[WHAT TO PRODUCE]
Lines below containing the word "Guaynabo" should be copied out.

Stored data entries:
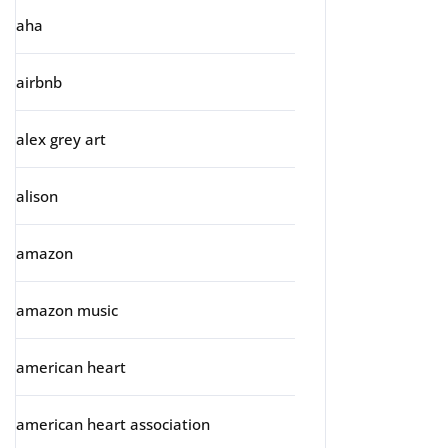
aha
airbnb
alex grey art
alison
amazon
amazon music
american heart
american heart association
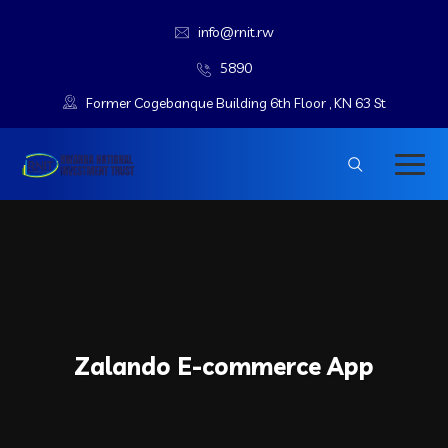
info@rnit.rw
5890
Former Cogebanque Building 6th Floor , KN 63 St
Zalando E-commerce App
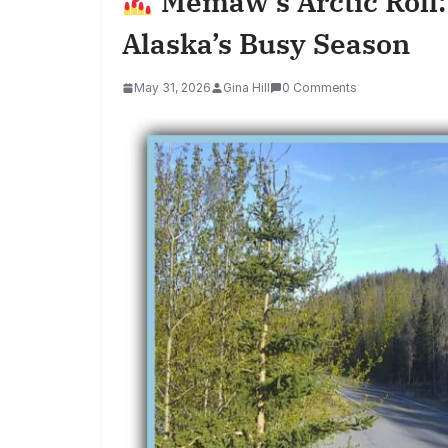
Memaw’s Arctic Roll:
Alaska’s Busy Season
May 31, 2026
Gina Hill
0 Comments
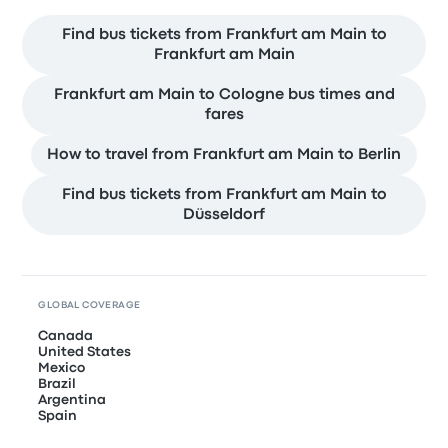
Find bus tickets from Frankfurt am Main to
Frankfurt am Main
Frankfurt am Main to Cologne bus times and
fares
How to travel from Frankfurt am Main to Berlin
Find bus tickets from Frankfurt am Main to
Düsseldorf
GLOBAL COVERAGE
Canada
United States
Mexico
Brazil
Argentina
Spain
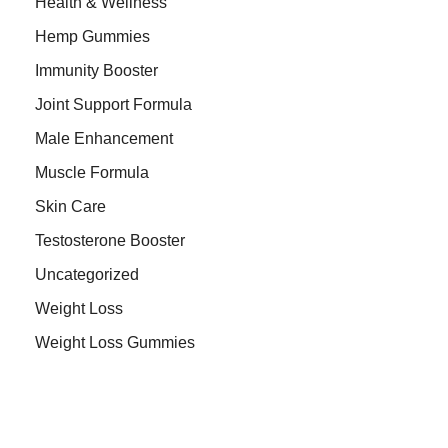
Health & Wellness
Hemp Gummies
Immunity Booster
Joint Support Formula
Male Enhancement
Muscle Formula
Skin Care
Testosterone Booster
Uncategorized
Weight Loss
Weight Loss Gummies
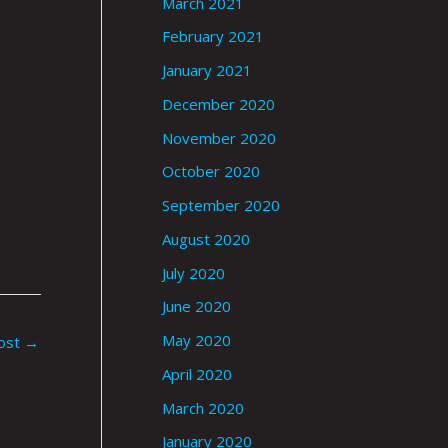
March 2021
February 2021
January 2021
December 2020
November 2020
October 2020
September 2020
August 2020
July 2020
June 2020
May 2020
ost
→
April 2020
March 2020
January 2020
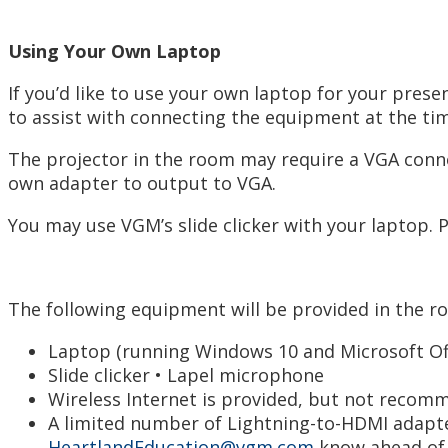
Using Your Own Laptop
If you’d like to use your own laptop for your pre
to assist with connecting the equipment at the ti
The projector in the room may require a VGA conne
own adapter to output to VGA.
You may use VGM’s slide clicker with your laptop. 
The following equipment will be provided in the r
Laptop (running Windows 10 and Microsoft Off
Slide clicker • Lapel microphone
Wireless Internet is provided, but not recom
A limited number of Lightning-to-HDMI adapter
HeartlandEducation@vgm.com
know ahead of t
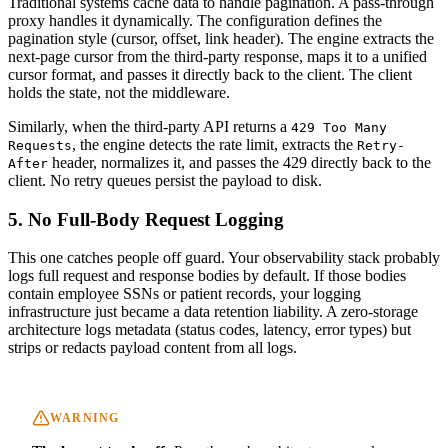
Traditional systems cache data to handle pagination. A pass-through
proxy handles it dynamically. The configuration defines the
pagination style (cursor, offset, link header). The engine extracts the
next-page cursor from the third-party response, maps it to a unified
cursor format, and passes it directly back to the client. The client
holds the state, not the middleware.
Similarly, when the third-party API returns a
429 Too Many
, the engine detects the rate limit, extracts the
Requests
Retry-
header, normalizes it, and passes the 429 directly back to the
After
client. No retry queues persist the payload to disk.
5. No Full-Body Request Logging
This one catches people off guard. Your observability stack probably
logs full request and response bodies by default. If those bodies
contain employee SSNs or patient records, your logging
infrastructure just became a data retention liability. A zero-storage
architecture logs metadata (status codes, latency, error types) but
strips or redacts payload content from all logs.
WARNING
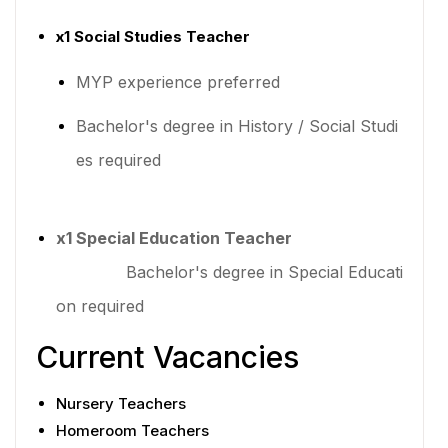
x1 Social Studies Teacher
MYP experience preferred
Bachelor's degree in History / Social Studi
es required
x1 Special Education Teacher
Bachelor's degree in Special Educati
on required
Current Vacancies
Nursery Teachers
Homeroom Teachers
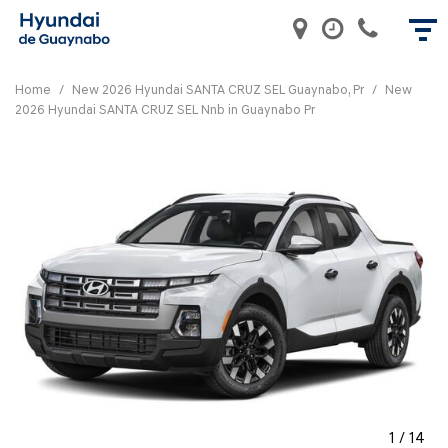
Home
/
New 2026 Hyundai SANTA CRUZ SEL Guaynabo, Pr
/
New
2026 Hyundai SANTA CRUZ SEL Nnb in Guaynabo Pr
1
/
14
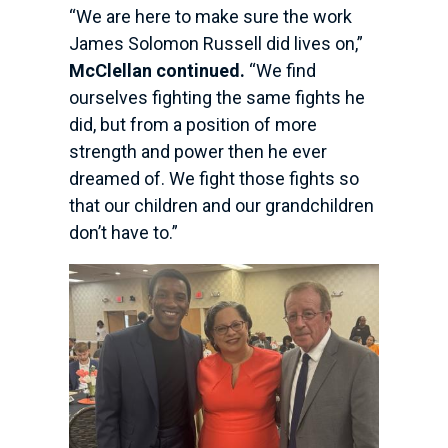
“We are here to make sure the work
James Solomon Russell did lives on,”
McClellan continued.
“We find
ourselves fighting the same fights he
did, but from a position of more
strength and power then he ever
dreamed of. We fight those fights so
that our children and our grandchildren
don’t have to.”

[OUTPUT BELOW]
New 2026 Hyundai SANTA CRUZ SEL Guaynabo, Pr
2026 Hyundai SANTA CRUZ SEL Nnb in Guaynabo Pr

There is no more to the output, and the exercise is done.